Your nutritional hierarchy of importance

  1. How much are you eating?
    (Recommendation: Eat until satisfied, instead of stuffed, follow PN’s Calorie Control Guide .)
  2. How you are eating?
    (Recommendation: Eat slowly and mindfully, without distraction.)
  3. Why are you eating?
    (Hungry, bored, stressed, following peer pressure, social cues, triggered by hyper-rewarding foods?)
  4. What are you eating?
    (Recommendation: Minimally processed proteins, veggies, fruits, healthy starches, and healthy fats.)
  5. Are you doing #1 to #4 properly, consistently?
    (Recommendation: Shoot for 80% consistency with these items before moving on.)

And only then consider…

  1. When are you eating?
    (Now you can consider breakfast, late-night, during your workout, etc.)

For me I have settled into 4 meals/day. 3 main meals and then a snack in the afternoon.

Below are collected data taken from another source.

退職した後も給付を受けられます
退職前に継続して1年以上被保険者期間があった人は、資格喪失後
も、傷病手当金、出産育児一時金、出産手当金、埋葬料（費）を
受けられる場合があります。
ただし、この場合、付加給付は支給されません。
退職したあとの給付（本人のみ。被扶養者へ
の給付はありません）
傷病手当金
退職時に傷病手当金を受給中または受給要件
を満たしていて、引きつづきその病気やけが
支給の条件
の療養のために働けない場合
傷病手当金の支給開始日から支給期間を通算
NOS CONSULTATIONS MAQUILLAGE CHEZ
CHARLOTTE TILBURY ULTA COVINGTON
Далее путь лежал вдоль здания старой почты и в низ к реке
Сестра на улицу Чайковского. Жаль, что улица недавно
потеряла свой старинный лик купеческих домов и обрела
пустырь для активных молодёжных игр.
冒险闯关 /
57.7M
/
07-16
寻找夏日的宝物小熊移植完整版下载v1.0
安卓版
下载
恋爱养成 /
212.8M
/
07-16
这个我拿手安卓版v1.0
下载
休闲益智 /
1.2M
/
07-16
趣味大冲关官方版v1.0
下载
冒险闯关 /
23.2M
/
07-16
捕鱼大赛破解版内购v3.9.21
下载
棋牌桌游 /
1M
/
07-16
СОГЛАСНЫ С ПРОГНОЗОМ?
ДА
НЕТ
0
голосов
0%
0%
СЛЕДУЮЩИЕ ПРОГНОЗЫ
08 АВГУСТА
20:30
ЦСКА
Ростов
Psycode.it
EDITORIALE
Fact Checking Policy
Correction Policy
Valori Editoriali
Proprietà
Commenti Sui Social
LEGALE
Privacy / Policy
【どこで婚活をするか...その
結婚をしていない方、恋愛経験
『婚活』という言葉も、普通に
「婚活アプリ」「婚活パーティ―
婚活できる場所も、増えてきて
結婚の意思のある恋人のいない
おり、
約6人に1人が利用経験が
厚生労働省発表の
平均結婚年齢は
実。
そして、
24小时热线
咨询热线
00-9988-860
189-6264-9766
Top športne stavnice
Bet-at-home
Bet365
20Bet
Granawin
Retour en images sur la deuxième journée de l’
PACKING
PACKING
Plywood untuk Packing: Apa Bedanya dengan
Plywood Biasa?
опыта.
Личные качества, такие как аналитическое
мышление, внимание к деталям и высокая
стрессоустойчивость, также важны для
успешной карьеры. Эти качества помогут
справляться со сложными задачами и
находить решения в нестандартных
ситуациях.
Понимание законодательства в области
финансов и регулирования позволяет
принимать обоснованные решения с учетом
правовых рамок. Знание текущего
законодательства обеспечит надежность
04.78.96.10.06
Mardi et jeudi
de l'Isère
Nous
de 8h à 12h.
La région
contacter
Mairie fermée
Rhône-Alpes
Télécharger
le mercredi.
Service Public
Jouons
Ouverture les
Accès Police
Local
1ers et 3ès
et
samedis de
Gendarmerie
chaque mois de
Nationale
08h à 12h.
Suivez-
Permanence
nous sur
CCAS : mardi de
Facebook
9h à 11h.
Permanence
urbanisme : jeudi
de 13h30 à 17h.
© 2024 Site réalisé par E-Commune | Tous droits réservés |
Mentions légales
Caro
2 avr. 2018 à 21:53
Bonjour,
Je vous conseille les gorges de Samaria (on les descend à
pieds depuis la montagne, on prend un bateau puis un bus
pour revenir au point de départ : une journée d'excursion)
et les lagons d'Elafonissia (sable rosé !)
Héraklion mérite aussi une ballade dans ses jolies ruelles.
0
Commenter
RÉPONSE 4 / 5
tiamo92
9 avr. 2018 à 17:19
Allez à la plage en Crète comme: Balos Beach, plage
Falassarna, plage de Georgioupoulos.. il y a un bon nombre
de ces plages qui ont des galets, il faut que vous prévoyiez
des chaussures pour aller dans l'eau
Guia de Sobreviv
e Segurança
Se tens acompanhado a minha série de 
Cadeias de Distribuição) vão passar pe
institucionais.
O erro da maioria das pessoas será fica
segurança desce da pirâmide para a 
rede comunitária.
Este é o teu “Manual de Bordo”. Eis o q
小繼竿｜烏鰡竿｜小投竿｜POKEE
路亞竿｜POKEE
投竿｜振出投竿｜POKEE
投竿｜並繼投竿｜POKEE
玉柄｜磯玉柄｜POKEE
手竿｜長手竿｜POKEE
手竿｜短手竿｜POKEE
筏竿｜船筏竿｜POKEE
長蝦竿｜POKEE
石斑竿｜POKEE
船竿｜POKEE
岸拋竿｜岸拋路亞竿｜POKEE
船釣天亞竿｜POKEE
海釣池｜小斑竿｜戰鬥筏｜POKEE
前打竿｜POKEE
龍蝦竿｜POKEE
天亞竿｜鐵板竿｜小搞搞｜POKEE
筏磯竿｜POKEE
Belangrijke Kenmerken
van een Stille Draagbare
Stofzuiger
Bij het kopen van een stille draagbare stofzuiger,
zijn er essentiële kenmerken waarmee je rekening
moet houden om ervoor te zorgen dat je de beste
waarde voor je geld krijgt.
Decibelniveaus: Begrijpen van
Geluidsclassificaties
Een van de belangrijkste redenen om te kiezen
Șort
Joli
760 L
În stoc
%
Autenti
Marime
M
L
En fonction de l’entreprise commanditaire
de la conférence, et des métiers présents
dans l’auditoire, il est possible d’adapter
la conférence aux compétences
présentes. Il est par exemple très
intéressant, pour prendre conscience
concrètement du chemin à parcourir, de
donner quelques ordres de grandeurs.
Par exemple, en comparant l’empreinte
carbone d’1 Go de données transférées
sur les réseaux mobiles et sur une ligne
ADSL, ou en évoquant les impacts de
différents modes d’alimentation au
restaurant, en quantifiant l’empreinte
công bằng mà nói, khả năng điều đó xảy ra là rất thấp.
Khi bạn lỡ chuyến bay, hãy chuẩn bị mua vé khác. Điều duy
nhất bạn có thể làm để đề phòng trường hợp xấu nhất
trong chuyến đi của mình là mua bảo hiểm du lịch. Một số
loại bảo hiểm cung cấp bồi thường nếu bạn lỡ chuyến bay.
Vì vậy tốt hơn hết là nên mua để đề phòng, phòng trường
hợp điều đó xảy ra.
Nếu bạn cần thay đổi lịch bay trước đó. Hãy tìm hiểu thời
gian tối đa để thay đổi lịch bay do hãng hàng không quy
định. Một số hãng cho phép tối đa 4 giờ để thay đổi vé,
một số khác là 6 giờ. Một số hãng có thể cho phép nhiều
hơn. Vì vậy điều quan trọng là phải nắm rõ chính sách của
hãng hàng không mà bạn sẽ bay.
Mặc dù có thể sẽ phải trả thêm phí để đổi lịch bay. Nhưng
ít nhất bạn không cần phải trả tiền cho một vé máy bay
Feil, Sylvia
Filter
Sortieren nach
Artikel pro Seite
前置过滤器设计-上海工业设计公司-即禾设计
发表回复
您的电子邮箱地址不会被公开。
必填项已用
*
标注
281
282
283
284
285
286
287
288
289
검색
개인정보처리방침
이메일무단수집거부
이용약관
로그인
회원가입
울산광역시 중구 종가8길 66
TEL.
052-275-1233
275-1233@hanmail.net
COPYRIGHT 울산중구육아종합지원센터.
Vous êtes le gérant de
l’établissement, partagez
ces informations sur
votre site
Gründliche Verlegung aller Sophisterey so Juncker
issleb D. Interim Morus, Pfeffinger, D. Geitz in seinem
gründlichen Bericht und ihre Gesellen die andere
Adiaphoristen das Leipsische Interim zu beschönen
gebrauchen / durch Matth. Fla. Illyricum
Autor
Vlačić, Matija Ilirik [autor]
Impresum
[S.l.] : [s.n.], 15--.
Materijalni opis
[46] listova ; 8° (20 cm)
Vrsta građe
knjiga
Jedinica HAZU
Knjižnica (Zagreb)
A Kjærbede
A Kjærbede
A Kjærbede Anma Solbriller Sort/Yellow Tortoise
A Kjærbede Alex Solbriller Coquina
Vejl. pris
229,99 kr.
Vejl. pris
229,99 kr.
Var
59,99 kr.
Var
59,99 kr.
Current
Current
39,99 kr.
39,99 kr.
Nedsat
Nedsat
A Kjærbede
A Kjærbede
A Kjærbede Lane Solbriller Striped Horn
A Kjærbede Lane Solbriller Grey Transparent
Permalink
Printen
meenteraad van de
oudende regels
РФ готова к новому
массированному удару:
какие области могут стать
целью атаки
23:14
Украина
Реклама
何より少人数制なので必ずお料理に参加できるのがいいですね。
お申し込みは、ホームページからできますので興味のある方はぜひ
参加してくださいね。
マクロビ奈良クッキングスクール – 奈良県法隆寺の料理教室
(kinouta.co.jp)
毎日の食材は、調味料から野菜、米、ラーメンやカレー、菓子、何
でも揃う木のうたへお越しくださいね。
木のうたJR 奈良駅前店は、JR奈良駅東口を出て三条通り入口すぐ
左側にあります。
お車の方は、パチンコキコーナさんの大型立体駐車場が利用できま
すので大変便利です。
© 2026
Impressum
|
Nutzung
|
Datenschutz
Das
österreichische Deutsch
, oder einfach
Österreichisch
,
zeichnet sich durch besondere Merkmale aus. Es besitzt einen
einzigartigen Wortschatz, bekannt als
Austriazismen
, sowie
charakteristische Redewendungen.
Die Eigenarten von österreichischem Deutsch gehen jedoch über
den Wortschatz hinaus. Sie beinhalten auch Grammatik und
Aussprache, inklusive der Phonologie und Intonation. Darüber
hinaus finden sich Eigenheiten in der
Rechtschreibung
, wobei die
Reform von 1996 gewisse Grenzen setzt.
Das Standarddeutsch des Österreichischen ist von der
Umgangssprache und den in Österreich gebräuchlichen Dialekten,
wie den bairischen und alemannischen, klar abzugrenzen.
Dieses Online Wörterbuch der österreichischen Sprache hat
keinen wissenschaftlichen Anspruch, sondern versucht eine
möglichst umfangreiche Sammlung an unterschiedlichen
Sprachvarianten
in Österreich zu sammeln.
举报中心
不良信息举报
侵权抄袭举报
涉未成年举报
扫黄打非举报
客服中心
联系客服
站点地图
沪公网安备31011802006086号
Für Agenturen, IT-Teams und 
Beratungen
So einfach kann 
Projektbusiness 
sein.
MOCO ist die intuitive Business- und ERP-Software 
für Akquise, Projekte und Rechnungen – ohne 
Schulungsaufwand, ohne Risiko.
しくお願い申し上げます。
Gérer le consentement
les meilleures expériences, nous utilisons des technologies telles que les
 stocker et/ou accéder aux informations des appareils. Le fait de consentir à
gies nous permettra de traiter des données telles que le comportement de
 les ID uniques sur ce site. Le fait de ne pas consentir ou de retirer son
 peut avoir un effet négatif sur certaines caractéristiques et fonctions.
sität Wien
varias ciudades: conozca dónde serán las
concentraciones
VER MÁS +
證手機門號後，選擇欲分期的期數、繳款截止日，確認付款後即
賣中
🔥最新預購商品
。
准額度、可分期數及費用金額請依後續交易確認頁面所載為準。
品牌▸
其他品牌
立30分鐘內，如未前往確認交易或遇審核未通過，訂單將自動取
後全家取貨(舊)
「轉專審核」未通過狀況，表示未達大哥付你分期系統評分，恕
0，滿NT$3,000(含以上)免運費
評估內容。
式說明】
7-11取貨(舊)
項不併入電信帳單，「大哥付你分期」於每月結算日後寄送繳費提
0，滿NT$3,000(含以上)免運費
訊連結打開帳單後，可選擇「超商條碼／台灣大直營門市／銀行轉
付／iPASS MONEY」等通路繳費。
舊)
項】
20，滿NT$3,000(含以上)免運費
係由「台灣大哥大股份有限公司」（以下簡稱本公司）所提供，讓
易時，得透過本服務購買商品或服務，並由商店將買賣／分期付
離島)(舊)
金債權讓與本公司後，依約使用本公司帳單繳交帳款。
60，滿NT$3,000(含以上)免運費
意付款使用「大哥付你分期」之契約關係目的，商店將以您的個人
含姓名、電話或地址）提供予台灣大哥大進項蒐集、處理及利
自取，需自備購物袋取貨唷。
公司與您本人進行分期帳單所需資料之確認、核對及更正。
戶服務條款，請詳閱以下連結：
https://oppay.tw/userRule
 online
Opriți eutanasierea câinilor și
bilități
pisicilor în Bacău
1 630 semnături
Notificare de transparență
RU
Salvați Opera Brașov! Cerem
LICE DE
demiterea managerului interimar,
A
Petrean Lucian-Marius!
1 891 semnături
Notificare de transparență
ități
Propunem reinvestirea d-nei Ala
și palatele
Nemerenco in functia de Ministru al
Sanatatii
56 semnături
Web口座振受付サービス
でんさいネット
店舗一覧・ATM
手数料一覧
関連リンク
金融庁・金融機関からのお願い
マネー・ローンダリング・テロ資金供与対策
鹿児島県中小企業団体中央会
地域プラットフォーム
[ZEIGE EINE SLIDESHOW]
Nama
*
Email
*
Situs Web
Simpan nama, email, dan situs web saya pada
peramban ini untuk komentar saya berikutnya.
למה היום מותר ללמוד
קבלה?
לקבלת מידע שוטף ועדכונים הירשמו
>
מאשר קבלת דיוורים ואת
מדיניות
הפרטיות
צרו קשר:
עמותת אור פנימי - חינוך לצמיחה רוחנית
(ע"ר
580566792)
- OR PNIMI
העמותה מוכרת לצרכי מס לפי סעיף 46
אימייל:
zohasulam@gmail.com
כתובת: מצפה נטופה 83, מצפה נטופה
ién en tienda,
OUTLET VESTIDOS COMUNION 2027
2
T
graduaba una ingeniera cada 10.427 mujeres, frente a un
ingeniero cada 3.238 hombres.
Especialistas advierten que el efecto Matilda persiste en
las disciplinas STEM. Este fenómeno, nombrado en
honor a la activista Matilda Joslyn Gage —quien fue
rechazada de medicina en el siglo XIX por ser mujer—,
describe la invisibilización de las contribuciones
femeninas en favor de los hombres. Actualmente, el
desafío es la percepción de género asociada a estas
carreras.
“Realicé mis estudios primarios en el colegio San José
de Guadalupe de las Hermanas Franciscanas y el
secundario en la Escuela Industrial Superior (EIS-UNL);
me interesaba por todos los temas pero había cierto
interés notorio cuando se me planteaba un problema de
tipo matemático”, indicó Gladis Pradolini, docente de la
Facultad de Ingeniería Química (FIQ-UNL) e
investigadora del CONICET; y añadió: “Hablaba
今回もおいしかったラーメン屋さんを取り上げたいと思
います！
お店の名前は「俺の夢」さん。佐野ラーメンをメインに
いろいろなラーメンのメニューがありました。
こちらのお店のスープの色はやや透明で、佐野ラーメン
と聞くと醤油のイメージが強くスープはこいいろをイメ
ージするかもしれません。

The snack tides me through my evening training so I feel fueled up and not hungry. This works for me…at this time.

That being said, I am challenged by the PN article to try something different. One thing I have learned is that I can’t abandon breakfast because I saw with my ‘leangains’ experiment that it wasn’t helpful for me to skip breakfast, but I’m wondering how my hunger/eating would change if I ate a heavier breakfast? I usually only consume 300-400 calories in the form of a protein shake. I wonder if I ate solid food and ate around 600-700 calories how I might feel differently throughout the day? I know on weekends when I have a big brunch I will eat brunch and then maybe dinner. This could be an interesting experiment…

What kinds of experiments do you think you would like to try?

Eating Breakfast?

Eating more (5-6) smaller meals a day?

Eating only 3 meals a day?

Skipping breakfast?

Challenge your assumptions and see if you can figure something new about how best your body runs. Give it a try for a month and then see if you see any positive changes.